M. le président. La parole est à M. Didier Marie. (Applaudissements sur les travées du groupe SER.)

M. Didier Marie. Monsieur le président, monsieur le ministre, mes chers collègues, je veux à mon tour remercier nos collègues du groupe CRCE de leur initiative. Voilà effectivement vingt et un mois que l’Assemblée nationale a voté, à une courte majorité, la ratification du CETA, accord mixte conclu entre l’Union européenne et le Canada qui nécessite la ratification des États membres. Voilà vingt et un mois que nous attendons que le Gouvernement l’inscrive à l’ordre du jour du Sénat et trois ans et demi que cet accord dit « de nouvelle génération » systémique vit sous sa forme provisoire, créant un précédent fâcheux.

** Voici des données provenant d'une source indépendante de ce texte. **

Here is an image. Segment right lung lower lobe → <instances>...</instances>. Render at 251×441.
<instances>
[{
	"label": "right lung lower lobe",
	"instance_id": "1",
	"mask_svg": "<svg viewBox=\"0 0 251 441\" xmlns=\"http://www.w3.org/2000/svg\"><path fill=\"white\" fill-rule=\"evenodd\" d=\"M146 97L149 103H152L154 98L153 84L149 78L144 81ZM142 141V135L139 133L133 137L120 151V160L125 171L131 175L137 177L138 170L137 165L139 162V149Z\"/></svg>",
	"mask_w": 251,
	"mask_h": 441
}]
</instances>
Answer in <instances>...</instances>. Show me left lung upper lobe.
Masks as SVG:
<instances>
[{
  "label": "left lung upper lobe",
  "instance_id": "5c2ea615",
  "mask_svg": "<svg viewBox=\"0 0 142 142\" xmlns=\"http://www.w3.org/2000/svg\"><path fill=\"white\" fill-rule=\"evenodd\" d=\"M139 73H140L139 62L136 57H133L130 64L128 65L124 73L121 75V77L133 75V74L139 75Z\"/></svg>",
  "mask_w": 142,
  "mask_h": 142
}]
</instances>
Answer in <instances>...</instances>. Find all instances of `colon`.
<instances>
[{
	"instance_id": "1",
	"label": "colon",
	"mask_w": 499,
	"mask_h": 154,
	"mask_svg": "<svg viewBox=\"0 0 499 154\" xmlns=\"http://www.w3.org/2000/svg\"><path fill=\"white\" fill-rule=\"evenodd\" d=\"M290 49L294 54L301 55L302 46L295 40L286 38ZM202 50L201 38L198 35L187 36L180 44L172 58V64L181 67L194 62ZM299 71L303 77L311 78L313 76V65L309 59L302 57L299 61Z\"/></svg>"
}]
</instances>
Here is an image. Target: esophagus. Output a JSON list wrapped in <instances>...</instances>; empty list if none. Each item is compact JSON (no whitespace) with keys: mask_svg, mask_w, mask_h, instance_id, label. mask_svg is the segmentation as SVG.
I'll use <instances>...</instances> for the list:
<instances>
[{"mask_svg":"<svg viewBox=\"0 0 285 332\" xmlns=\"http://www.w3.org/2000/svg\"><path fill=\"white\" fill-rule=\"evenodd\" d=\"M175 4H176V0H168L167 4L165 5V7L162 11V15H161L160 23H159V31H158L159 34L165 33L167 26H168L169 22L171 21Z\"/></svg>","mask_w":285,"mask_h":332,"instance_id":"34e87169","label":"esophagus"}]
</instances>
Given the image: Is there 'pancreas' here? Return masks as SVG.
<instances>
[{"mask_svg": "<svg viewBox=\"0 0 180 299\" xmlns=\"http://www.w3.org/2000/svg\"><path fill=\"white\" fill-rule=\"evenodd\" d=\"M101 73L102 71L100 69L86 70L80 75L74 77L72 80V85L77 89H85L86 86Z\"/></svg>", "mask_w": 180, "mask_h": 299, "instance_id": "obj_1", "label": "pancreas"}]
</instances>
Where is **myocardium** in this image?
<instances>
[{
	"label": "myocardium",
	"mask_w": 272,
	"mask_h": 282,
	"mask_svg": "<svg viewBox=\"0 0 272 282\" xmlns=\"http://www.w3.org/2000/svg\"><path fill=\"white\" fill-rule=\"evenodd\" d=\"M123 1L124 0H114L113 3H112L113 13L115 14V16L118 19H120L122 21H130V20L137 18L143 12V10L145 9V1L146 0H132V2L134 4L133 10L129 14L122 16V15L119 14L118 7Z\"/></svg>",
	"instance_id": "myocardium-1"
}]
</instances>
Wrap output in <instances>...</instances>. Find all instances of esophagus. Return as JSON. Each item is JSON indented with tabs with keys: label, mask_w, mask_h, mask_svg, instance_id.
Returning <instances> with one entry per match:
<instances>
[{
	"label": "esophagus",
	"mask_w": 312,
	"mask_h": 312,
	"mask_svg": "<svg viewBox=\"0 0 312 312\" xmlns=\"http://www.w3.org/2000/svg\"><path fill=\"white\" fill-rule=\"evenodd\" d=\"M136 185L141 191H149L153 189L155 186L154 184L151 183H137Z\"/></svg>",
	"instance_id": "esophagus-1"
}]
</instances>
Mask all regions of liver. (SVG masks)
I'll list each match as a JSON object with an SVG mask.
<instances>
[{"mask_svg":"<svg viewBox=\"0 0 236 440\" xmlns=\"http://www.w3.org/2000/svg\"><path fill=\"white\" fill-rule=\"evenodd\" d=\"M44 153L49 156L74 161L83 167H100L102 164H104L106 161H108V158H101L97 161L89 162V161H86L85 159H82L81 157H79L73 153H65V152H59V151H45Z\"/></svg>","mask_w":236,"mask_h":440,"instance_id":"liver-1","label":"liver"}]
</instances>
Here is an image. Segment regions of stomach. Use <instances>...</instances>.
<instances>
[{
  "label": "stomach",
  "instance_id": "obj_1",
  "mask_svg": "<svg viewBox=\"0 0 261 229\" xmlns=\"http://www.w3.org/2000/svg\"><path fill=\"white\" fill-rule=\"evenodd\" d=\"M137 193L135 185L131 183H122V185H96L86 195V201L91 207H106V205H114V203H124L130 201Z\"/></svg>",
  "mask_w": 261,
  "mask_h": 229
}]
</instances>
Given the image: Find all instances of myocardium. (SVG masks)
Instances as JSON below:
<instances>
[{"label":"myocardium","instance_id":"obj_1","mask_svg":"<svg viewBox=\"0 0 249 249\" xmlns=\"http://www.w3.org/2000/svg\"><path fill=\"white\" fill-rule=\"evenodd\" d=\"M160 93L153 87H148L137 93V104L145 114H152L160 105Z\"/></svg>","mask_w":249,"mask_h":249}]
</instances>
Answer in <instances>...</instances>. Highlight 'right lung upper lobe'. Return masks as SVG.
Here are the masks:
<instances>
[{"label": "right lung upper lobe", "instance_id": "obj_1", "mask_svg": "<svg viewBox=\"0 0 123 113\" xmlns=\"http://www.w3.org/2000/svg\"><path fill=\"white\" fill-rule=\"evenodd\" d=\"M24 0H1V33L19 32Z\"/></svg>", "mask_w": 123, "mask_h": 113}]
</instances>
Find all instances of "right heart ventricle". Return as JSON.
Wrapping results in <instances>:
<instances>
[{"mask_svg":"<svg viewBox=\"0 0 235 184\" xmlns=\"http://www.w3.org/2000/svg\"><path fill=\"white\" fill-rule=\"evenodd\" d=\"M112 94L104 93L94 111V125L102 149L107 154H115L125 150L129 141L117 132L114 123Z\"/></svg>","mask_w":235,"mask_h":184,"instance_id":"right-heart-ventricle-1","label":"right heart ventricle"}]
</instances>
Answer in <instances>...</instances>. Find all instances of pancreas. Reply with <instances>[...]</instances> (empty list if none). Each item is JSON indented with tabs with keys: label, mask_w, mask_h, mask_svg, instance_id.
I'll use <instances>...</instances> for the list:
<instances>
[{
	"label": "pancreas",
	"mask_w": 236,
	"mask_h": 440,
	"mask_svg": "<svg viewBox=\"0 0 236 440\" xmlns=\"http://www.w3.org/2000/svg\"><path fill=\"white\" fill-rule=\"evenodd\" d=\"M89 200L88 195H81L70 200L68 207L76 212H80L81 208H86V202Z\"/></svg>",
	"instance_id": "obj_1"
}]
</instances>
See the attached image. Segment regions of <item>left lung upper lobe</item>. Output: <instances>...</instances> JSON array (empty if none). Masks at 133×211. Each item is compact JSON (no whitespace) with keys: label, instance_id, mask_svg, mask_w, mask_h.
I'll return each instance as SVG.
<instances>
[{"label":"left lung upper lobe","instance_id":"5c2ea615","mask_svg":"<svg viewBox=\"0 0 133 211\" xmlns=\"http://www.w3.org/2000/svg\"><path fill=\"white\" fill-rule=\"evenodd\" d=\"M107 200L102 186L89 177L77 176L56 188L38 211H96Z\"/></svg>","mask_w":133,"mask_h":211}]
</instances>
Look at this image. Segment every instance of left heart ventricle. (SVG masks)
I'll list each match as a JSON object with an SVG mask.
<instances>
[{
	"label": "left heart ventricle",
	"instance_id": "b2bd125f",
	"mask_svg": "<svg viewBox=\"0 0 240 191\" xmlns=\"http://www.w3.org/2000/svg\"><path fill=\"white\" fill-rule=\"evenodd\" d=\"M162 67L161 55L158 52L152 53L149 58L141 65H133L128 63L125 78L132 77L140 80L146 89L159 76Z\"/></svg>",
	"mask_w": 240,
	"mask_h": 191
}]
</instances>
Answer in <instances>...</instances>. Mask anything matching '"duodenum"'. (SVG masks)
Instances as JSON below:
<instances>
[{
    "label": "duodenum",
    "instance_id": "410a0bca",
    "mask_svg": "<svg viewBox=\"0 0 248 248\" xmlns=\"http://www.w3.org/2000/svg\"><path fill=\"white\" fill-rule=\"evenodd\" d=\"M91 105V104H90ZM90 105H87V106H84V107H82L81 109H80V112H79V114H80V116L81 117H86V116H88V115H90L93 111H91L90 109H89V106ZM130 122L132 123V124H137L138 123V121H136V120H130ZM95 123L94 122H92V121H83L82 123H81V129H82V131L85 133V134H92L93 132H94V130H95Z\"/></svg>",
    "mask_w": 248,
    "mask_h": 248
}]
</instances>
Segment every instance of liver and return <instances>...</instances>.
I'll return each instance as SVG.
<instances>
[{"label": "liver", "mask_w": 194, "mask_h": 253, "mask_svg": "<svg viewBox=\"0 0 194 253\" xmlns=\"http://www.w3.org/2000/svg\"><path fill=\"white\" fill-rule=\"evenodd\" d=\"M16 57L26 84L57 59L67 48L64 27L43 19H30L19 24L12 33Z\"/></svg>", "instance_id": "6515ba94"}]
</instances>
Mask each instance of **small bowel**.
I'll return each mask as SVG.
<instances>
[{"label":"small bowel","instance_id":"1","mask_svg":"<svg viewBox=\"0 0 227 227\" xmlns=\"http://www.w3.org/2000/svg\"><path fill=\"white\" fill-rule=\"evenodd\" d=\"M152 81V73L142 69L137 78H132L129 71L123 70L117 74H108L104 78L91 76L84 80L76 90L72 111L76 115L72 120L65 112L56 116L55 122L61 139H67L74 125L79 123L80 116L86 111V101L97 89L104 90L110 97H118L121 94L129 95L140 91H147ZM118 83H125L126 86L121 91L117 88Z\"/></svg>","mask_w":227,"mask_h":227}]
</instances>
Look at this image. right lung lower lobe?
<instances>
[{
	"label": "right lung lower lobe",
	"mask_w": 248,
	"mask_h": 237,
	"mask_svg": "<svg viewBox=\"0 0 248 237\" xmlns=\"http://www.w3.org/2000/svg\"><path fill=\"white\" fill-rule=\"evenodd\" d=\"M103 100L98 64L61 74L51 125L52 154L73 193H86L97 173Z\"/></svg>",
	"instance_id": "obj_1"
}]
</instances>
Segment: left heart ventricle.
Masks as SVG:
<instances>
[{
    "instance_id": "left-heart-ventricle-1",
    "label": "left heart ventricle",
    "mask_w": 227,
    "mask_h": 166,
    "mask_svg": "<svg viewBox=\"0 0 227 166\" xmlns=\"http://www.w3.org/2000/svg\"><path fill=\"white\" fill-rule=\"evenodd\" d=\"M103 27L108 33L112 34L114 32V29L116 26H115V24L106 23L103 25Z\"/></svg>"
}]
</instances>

Comme mon collègue Rachid Temal l’a exprimé justement, nous vivons là un déni et une aberration démocratiques. C’est une mauvaise manière faite au Sénat, mais c’est surtout une manière qui renforce encore la défiance de nos concitoyens à l’égard de ces accords commerciaux aujourd’hui dépassés.

Ces accords sont dépassés, parce que le monde a changé. La mondialisation libérale et l’accélération des échanges ont, certes, généré de la croissance et permis de développer de nouveaux secteurs, mais elles se sont aussi malheureusement traduites par un accroissement des inégalités territoriales et sociales ainsi que par la destruction de pans entiers de nos économies, laissant des millions de travailleurs européens sur le carreau, sans parler de l’exploitation des travailleurs de nombreux pays du tiers-monde, sous-traitants des multinationales qui nous offrent des produits à bas prix.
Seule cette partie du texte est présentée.